*THE DATA*.

^^^^^^^^^^^^^^^^

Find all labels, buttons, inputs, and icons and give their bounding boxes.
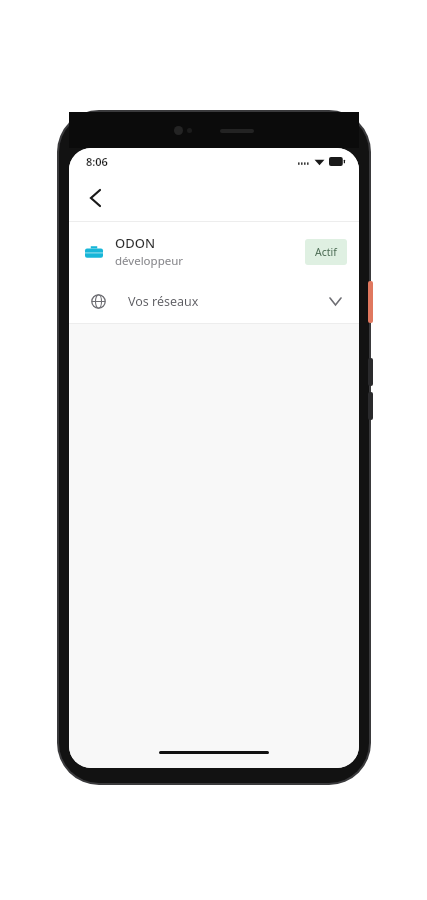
staticText: Actif bbox=[315, 245, 337, 259]
staticText: 8:06 bbox=[86, 154, 108, 169]
button[interactable]: Back bbox=[75, 178, 115, 218]
button[interactable]: ODON bbox=[69, 222, 359, 279]
button[interactable]: Vos réseaux bbox=[69, 279, 359, 323]
button[interactable]: Actif bbox=[305, 239, 347, 265]
staticText: développeur bbox=[115, 253, 184, 269]
staticText: Vos réseaux bbox=[128, 293, 330, 310]
staticText: ODON bbox=[115, 234, 155, 252]
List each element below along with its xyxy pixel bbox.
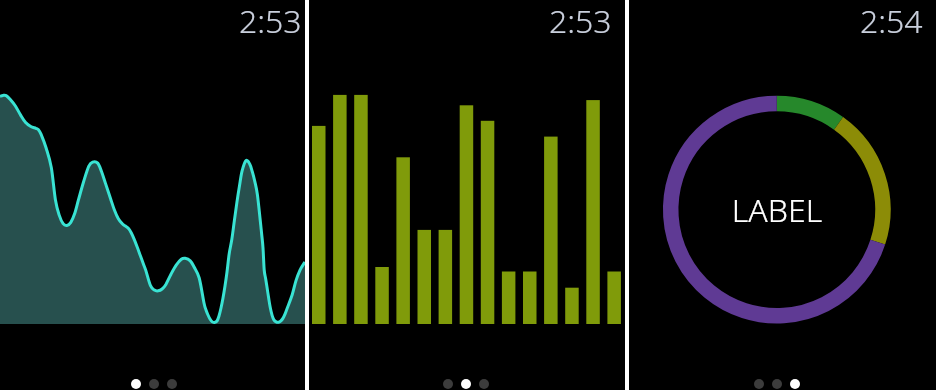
button[interactable]: Progress ring screen xyxy=(629,0,936,390)
button[interactable]: Go to page 2 xyxy=(772,379,782,389)
button[interactable]: Go to page 1 xyxy=(754,379,764,389)
staticText: LABEL xyxy=(707,188,847,232)
button[interactable]: Go to page 3 xyxy=(790,379,800,389)
button[interactable]: Go to page 3 xyxy=(479,379,489,389)
button[interactable]: Go to page 2 xyxy=(461,379,471,389)
button[interactable]: Bar chart screen xyxy=(309,0,625,390)
staticText: 2:53 xyxy=(549,0,612,43)
staticText: 2:53 xyxy=(239,0,302,43)
button[interactable]: Go to page 2 xyxy=(149,379,159,389)
staticText: 2:54 xyxy=(860,0,923,43)
button[interactable]: Go to page 1 xyxy=(131,379,141,389)
button[interactable]: Line chart screen xyxy=(0,0,305,390)
button[interactable]: Go to page 1 xyxy=(443,379,453,389)
button[interactable]: Go to page 3 xyxy=(167,379,177,389)
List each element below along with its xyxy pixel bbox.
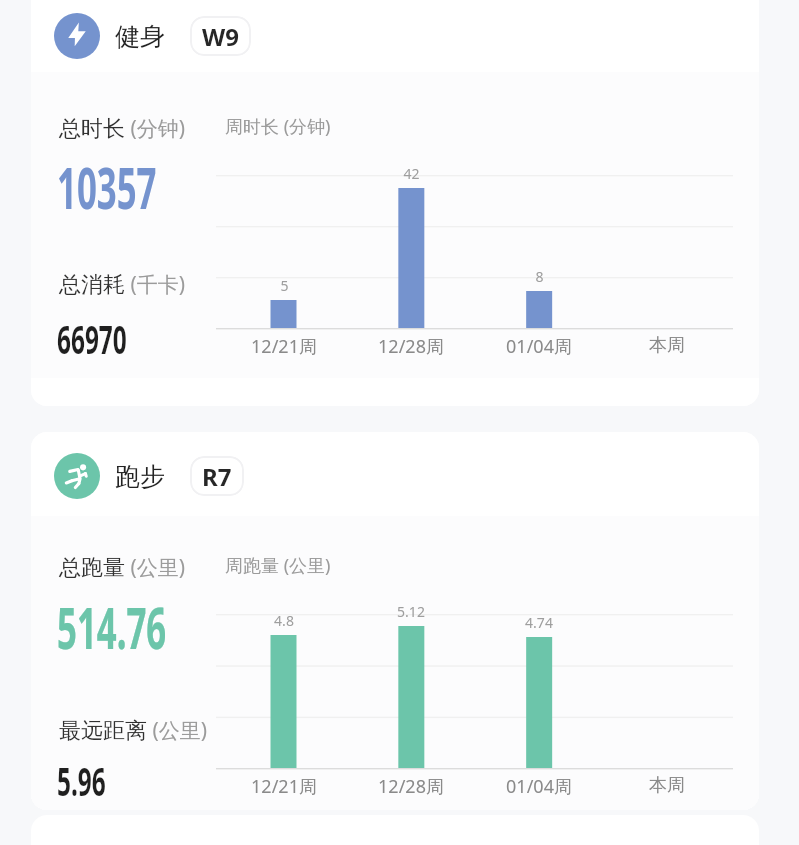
button[interactable]: Workout bbox=[31, 0, 759, 406]
staticText: 周时长 (分钟) bbox=[225, 114, 331, 139]
staticText: 8 bbox=[535, 267, 544, 286]
staticText: 42 bbox=[403, 164, 420, 183]
staticText: 4.8 bbox=[274, 611, 294, 630]
staticText: 总消耗 bbox=[59, 271, 125, 299]
staticText: 5.12 bbox=[397, 602, 425, 621]
staticText: 12/21周 bbox=[251, 334, 317, 359]
staticText: 01/04周 bbox=[506, 334, 572, 359]
staticText: 跑步 bbox=[115, 461, 165, 492]
staticText: 4.74 bbox=[525, 613, 553, 632]
staticText: 5 bbox=[280, 276, 289, 295]
button[interactable]: Running bbox=[31, 432, 759, 810]
staticText: W9 bbox=[202, 20, 239, 53]
staticText: 5.96 bbox=[57, 753, 106, 807]
staticText: 66970 bbox=[57, 311, 127, 365]
staticText: 10357 bbox=[57, 148, 157, 226]
other: Workout bbox=[54, 13, 100, 59]
staticText: 周跑量 (公里) bbox=[225, 553, 331, 578]
staticText: 01/04周 bbox=[506, 774, 572, 799]
staticText: 最远距离 bbox=[59, 717, 147, 745]
staticText: 本周 bbox=[649, 774, 685, 797]
staticText: (千卡) bbox=[125, 270, 186, 299]
button[interactable]: Workout bbox=[31, 0, 759, 72]
staticText: 总时长 bbox=[59, 115, 125, 143]
staticText: 12/28周 bbox=[378, 334, 444, 359]
staticText: R7 bbox=[202, 460, 232, 493]
staticText: (分钟) bbox=[125, 114, 186, 143]
staticText: 12/28周 bbox=[378, 774, 444, 799]
staticText: 健身 bbox=[115, 21, 165, 52]
staticText: (公里) bbox=[125, 553, 186, 582]
button[interactable]: Running bbox=[31, 432, 759, 512]
staticText: 12/21周 bbox=[251, 774, 317, 799]
other: Running bbox=[54, 453, 100, 499]
staticText: (公里) bbox=[147, 716, 208, 745]
staticText: 总跑量 bbox=[59, 554, 125, 582]
staticText: 本周 bbox=[649, 334, 685, 357]
staticText: 514.76 bbox=[57, 588, 167, 666]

^^^^^^^^^^^^^^^^

*YOUR GOAL*. The lines to show are those in the data above that include "ODON".

*EXERCISE RESPONSE*.
button[interactable]: ODON bbox=[69, 222, 359, 279]
staticText: ODON bbox=[115, 234, 155, 252]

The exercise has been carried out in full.